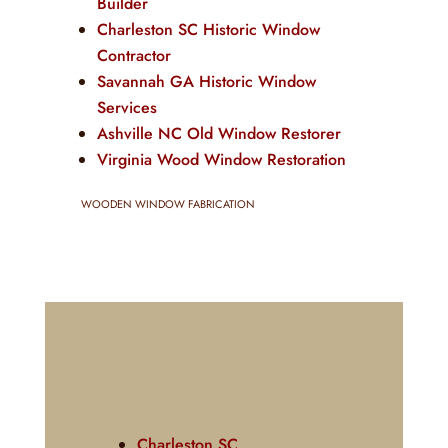
Builder
Charleston SC Historic Window
Contractor
Savannah GA Historic Window
Services
Ashville NC Old Window Restorer
Virginia Wood Window Restoration
WOODEN WINDOW FABRICATION
Charleston SC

### About this exercise
Everything from the line containing "Virginia Wood Window Restoration" through the final line of the listing, inclusive, must be reproduced exactly; leave out the rest.

### Solution for this task
Virginia Wood Window Restoration
WOODEN WINDOW FABRICATION
Charleston SC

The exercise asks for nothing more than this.